With the pictures set aside, return the lines below exactly, beginning at the first and ending at the line containing "I got a box".

[Extracted page text data]
##########
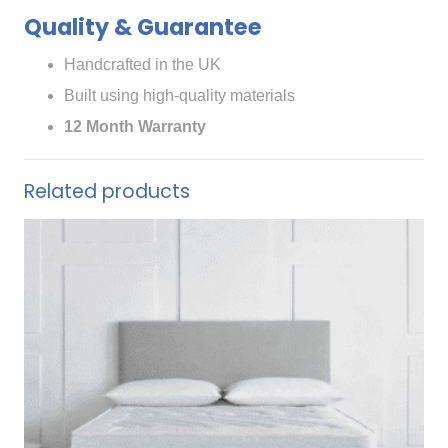
Quality & Guarantee
Handcrafted in the UK
Built using high-quality materials
12 Month Warranty
Related products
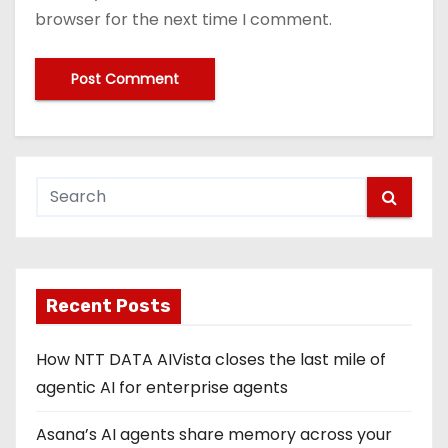
browser for the next time I comment.
Recent Posts
How NTT DATA AIVista closes the last mile of
agentic AI for enterprise agents
Asana’s AI agents share memory across your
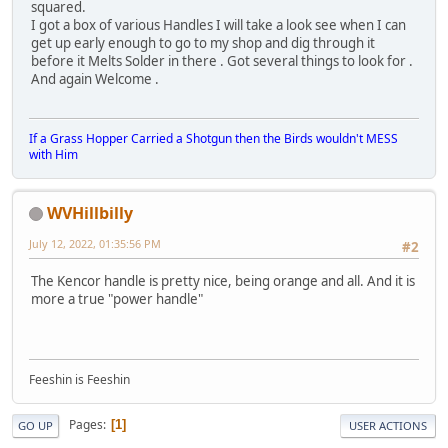
squared.
I got a box of various Handles I will take a look see when I can
get up early enough to go to my shop and dig through it
before it Melts Solder in there . Got several things to look for .
And again Welcome .
If a Grass Hopper Carried a Shotgun then the Birds wouldn't MESS
with Him
WVHillbilly
July 12, 2022, 01:35:56 PM
#2
The Kencor handle is pretty nice, being orange and all. And it is
more a true "power handle"
Feeshin is Feeshin
Pages
1
GO UP
USER ACTIONS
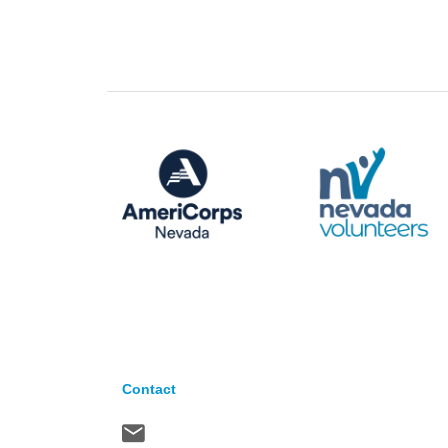
Contact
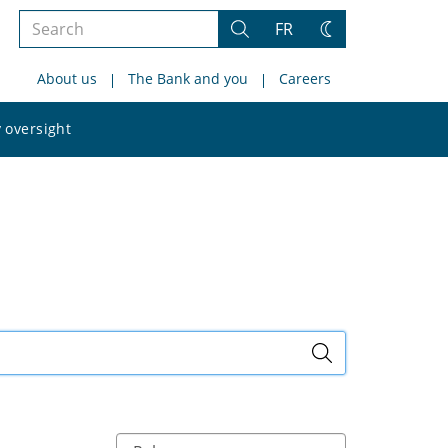
Search
FR
Search
Change
the
theme
About us
The Bank and you
Careers
site
Search
 oversight
the
site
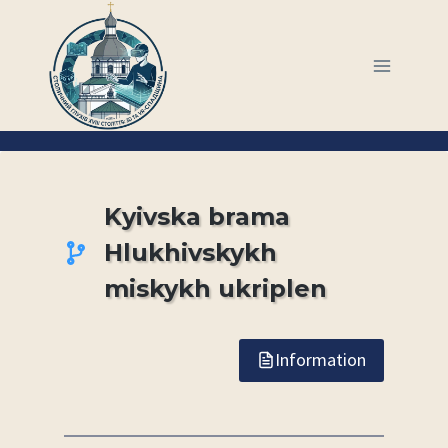
Skip
to
content
Kyivska brama
Hlukhivskykh
miskykh ukriplen
Information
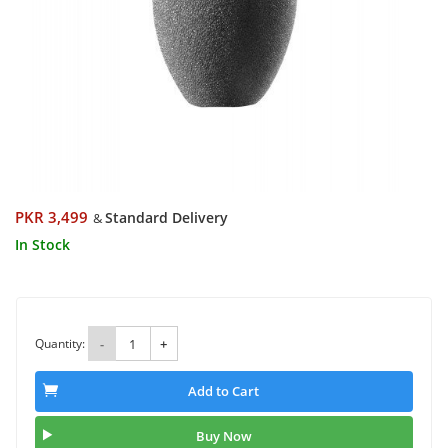
PKR 3,499
Standard Delivery
&
In Stock
Quantity:
-
+
Add to Cart
Buy Now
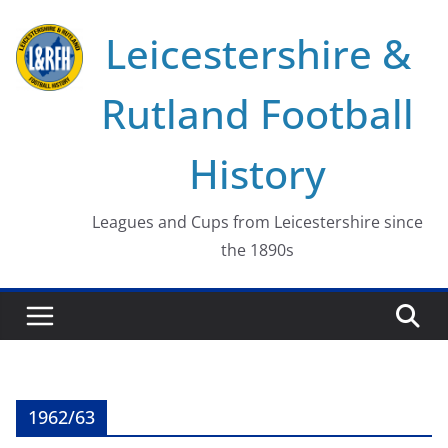
Skip
Leicestershire &
to
content
Rutland Football
History
Leagues and Cups from Leicestershire since
the 1890s
1962/63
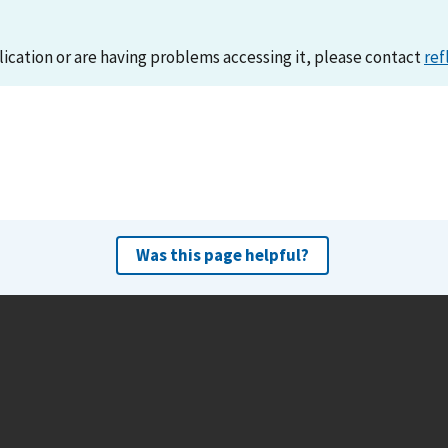
lication or are having problems accessing it, please contact
ref
Was this page helpful?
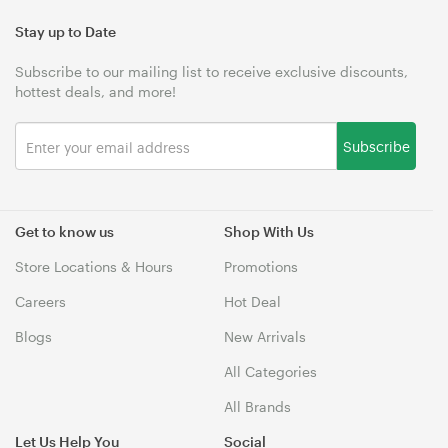
Stay up to Date
Subscribe to our mailing list to receive exclusive discounts,
hottest deals, and more!
Subscribe
Get to know us
Shop With Us
Store Locations & Hours
Promotions
Careers
Hot Deal
Blogs
New Arrivals
All Categories
All Brands
Let Us Help You
Social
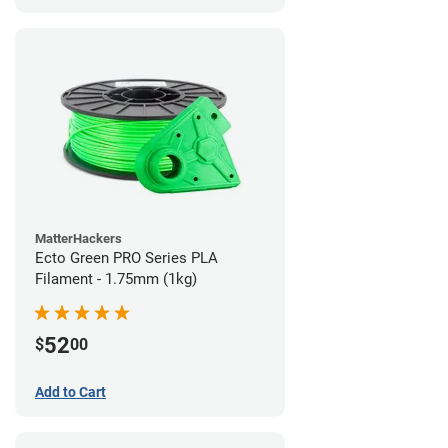
MatterHackers
Ecto Green PRO Series PLA
Filament - 1.75mm (1kg)
52
$
00
Add to Cart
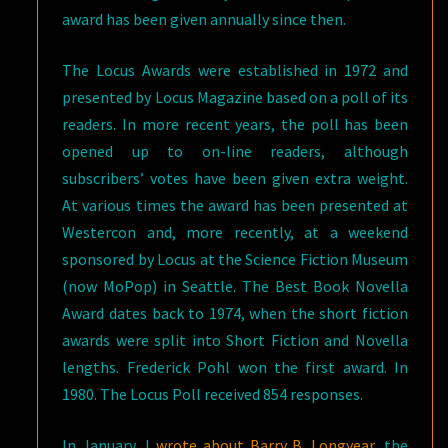
award has been given annually since then.
The Locus Awards were established in 1972 and
presented by Locus Magazine based on a poll of its
readers. In more recent years, the poll has been
opened up to on-line readers, although
subscribers’ votes have been given extra weight.
At various times the award has been presented at
Westercon and, more recently, at a weekend
sponsored by Locus at the Science Fiction Museum
(now MoPop) in Seattle. The Best Book Novella
Award dates back to 1974, when the short fiction
awards were split into Short Fiction and Novella
lengths. Frederick Pohl won the first award. In
1980. The Locus Poll received 854 responses.
In January, I
wrote about Barry B. Longyear
, the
##########
● YOUR SOLUTION:
Quality & Guarantee
Handcrafted in the UK
Built using high-quality materials
12 Month Warranty
Related products
browser for the next time I comment.
Recent Posts
How NTT DATA AIVista closes the last mile of
agentic AI for enterprise agents
Asana’s AI agents share memory across your
squared.
I got a box of various Handles I will take a look see when I can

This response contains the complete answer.